In order to investigate the role of Rapa in regulating fatty acid metabolism genes in hypertrophied hearts, we subsequently performed quantitative real time-PCR analysis among experimental groups. As shown in Figure 2(e), the treatment of Rapa prevented the declines in representative metabolic target genes associated with fatty acid metabolism, including carnitine palmitoyl transferase-1[beta] and -2 (CPT-1[beta] and CPT-2), and medium- and long-chain acyl-CoA dehydrogenase (MCAD and LCAD) (P < 0.05 versus model).

3.3. The Activation of NF-[kappa]B Pathway in Hypertrophied Hearts Was Inhibited by Rapa Treatment. Upon activation by hypertrophic stimuli, p65, the subunit of NF-[kappa]B, rapidly enters the nucleus, which resulted in elevated expression of hypertrophic genes [22]. We next examined the effects of Rapa treatment on the nuclear translocation of p65 and the degradation of I[kappa]B-[alpha] in adult rats.

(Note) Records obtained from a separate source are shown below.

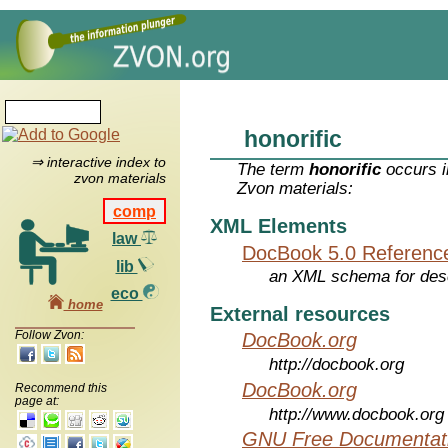
honorific
⇒ interactive index to
The term
honorific
occurs i
zvon materials
Zvon materials:
comp
XML Elements
law
DocBook 5.0 Referenc
lib
an XML schema for desc
eco
home
External resources
Follow Zvon:
DocBook.org
http://docbook.org
DocBook.org
Recommend this
page at:
http://www.docbook.org
GNU Free Documentati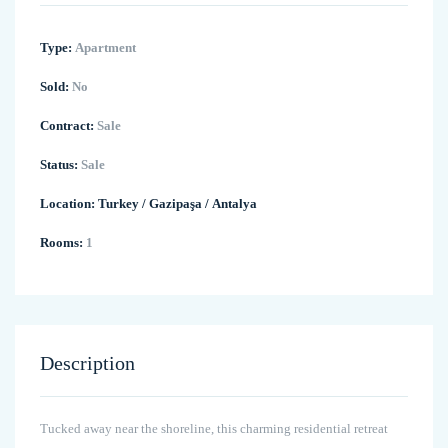
Type:
Apartment
Sold:
No
Contract:
Sale
Status:
Sale
Location:
Turkey
/
Gazipaşa
/
Antalya
Rooms:
1
Description
Tucked away near the shoreline, this charming residential retreat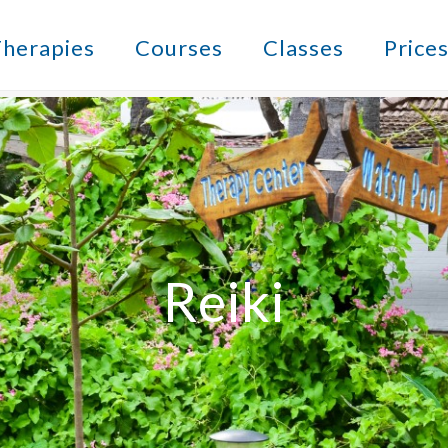
herapies
Courses
Classes
Price
Reiki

The persistent stimulation of isoproterenol significantly promoted the translocation of p65 from cytoplasm to the nucleus, which were prevented by Rapa treatment (P < 0.05 versus model) (Figures 2(f) and 2(g)). Consistently, as shown in Figures 2(h) and 2(i), the degradation of I[kappa]B-[alpha] was detected to increase in response to isoproterenol stimulation (P < 0.05 versus control), and this effect can be reversed by Rapa (P < 0.05 versus model).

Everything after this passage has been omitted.